DIRECTIONS FOR THIS TASK. Count every line in the data below where the word "demande" appears, then state only that count.

RECORD EXTRACTS.
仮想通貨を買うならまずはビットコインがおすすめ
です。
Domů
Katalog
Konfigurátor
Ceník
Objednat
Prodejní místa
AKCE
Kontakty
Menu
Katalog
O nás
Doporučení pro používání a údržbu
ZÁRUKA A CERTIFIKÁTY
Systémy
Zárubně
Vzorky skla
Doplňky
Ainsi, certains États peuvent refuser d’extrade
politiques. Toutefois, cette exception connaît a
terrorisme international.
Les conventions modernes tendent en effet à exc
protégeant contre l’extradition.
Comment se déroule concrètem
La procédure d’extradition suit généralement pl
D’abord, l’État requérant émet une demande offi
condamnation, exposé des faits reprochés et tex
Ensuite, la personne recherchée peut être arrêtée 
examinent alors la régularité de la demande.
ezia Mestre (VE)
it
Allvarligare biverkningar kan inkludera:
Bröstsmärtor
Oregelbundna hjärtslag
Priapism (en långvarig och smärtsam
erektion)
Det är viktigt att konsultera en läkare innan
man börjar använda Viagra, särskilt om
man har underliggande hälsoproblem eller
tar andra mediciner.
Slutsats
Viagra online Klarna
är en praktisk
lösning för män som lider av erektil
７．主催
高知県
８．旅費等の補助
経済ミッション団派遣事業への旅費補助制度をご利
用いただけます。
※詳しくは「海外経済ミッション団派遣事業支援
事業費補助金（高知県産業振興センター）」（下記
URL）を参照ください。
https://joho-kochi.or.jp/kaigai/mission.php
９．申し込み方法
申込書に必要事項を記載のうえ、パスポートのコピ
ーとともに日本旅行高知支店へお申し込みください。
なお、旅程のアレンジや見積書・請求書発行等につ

OUTPUT OF THE TASK. 2